CFOG's PIP, March 1989, Volume 8 No. 1, Whole No. 69, page 7

The 'Tilde' Problem in PC-File-80: A Solution

by Benjamin H. Cohen

PC- File 80 offers a 'flip data' character, the tilde (~), which allows you to enter data in 'reverse order' so that it will sort correctly, but also print the later part of the record first. Perhaps the most obvious use for this is a name field where PC-File 80 allows you to enter Cohen~Ben so that all the names will sort correctly but in reports and on labels it will print Ben Cohen. The advantages of using this are: (1) you have one field instead of two, reducing the index size by two bytes for every record and (2) you generally need fewer bytes for the combined name field than you would need for separate first name and last fields, since folks with long last names generally have shorter first names, and vice versa.

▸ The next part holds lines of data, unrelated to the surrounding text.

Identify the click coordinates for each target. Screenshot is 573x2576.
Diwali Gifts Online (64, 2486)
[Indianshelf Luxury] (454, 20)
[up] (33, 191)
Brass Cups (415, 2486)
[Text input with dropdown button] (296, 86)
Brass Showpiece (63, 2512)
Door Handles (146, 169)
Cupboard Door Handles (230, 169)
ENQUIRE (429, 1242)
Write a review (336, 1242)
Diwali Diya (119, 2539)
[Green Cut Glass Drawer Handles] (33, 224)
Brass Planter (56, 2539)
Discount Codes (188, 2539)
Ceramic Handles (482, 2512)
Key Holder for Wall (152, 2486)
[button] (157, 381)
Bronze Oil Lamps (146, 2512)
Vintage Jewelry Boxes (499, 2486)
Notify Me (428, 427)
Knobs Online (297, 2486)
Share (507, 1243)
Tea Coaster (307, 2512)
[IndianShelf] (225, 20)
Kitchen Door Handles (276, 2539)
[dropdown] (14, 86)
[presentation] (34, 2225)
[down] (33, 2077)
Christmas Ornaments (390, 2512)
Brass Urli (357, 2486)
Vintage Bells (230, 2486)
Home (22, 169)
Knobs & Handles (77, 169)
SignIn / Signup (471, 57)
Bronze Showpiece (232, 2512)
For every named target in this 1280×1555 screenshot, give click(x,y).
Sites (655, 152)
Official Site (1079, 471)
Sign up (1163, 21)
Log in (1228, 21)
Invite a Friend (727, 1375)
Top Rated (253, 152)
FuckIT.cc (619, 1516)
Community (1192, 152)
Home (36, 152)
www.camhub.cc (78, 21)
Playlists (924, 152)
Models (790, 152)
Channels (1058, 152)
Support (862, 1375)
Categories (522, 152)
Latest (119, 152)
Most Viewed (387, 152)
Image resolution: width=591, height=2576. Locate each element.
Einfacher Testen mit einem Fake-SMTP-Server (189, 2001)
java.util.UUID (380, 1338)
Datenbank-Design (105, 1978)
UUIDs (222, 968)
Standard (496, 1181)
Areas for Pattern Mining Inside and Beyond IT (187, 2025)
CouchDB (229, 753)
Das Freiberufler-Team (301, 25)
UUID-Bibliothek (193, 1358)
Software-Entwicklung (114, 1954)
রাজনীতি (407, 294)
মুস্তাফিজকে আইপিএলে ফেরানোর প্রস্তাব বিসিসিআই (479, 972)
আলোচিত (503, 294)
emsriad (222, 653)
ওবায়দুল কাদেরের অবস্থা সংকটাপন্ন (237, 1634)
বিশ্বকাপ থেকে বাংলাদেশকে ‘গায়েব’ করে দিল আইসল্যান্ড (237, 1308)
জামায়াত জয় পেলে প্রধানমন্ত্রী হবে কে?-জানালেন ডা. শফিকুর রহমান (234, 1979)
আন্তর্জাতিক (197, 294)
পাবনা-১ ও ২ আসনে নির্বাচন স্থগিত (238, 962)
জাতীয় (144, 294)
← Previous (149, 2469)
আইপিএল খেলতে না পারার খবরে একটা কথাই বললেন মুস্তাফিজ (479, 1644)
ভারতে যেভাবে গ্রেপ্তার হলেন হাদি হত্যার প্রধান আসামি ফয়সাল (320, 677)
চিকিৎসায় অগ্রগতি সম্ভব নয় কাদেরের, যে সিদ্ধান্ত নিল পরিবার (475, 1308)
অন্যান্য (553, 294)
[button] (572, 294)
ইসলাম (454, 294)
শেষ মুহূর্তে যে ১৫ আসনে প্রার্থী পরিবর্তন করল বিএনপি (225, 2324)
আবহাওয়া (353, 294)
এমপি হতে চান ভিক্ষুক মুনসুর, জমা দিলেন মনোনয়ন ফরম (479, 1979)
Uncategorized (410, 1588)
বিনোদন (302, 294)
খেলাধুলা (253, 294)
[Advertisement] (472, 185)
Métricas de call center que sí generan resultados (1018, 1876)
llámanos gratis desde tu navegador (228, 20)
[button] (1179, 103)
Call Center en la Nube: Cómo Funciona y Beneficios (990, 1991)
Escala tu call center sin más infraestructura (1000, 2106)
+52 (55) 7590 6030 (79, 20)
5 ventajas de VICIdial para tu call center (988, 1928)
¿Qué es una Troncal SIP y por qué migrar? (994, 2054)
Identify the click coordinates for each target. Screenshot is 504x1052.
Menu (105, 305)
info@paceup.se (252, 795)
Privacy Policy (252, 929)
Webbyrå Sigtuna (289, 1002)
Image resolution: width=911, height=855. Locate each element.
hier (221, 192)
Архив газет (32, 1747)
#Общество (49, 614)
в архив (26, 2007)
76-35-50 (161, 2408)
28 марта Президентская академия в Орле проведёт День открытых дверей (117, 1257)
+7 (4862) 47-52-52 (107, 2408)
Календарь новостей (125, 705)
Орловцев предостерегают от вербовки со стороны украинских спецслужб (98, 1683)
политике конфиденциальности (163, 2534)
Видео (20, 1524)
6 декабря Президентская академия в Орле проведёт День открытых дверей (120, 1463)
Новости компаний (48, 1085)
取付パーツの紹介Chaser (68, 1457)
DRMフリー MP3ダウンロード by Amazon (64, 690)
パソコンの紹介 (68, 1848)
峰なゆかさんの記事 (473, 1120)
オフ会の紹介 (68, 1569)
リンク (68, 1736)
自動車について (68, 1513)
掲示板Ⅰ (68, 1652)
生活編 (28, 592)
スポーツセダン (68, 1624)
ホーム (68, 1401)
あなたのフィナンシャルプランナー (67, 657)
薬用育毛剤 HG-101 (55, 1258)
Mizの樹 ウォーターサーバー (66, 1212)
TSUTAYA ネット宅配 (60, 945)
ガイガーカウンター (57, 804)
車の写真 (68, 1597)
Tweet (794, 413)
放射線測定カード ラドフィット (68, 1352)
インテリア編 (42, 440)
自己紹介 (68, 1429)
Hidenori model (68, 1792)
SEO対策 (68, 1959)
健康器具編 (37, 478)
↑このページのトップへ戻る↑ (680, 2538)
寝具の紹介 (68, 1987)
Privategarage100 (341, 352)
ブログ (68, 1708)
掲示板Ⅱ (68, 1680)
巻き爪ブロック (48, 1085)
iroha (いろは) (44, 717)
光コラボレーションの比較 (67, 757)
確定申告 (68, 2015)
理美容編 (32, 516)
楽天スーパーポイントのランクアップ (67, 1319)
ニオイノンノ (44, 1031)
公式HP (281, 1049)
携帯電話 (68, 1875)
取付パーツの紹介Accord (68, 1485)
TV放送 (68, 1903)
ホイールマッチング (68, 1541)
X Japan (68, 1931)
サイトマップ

But some folks don't anticipate all the uses of their databases and wind up wanting later to print a list that has all the last names lined up so they can scan the alphabetical list easily. They want it to look like this:

Ben Cohen
Jonathan Harrison Smith
Sam Smith

rather than:

Ben Cohen
Jonathan Harrison Smith
Sam Smith

Unfortunately, PC-File won't let you have it both ways. But you can change from one to the other.

If your file has last_name~first_name, the solution is to export the file to a MailMerge or comma-delimited format. On export PC-File 80 will NOT reverse the order of the names and will export the tilde. So each record will look like this:

"Cohen~Ben","Box 1674","Chicago","IL","60690"

Now, all you have to do is to edit the file with any ASCII editor: WordStar in non-document mode or VDE in non-document or ASCII mode will do fine. Do a global replace, taking out the tilde and replacing it with "," [that's quote, comma, quote]. Now your record will look like this:

"Cohen","Ben","Box 1674","Chicago","IL","60690"

Go back to PC-File 80. Define a new database. The definition will be exactly the same as the old one EXCEPT that instead of a single NAME field you will have a LAST NAME field and a FIRST NAME field. Select field lengths appropriate to your data.

When the new database is ready, go to the UTILITIES menu and select the import a database option. Complete instructions are in the manual. Now your database has first and last names separately laid out

To combine last and first name fields with a flip data character, you again export the database. This time you replace the "," between the last and first names with a tilde and define a new database with ONE name field. This is best done with a macro (WordStar shorthand) that goes to the beginning of the line and replaces the first "," only, goes down one line, to the beginning of the line, and repeats. When this is done, import the data file.

There's actually a second way to get the kind of report you want, without changing your database, IF you have WordStar, Magic Series, or word processing program or formatter that lets you set fixed tab locations or overprint the next line. You still have to export the database and replace the tilde with ",". Then you use the WordStar "Overprint next line" command, CTRL PM, to format the report so that each record prints on one line in a separate column. Magic Series for daisy wheel printers can go back a line to print the last name where you want it and the laser printer version can set fixed tabs.

The article above was written in response to a query by a PC-File 80 user. I got a letter back from him with another, simpler method. He simply used the old shareware version 8.6 of PC-File. That version doesn't recoginize the tilde as a flip-data character, so it prints the list "Lname~Fname".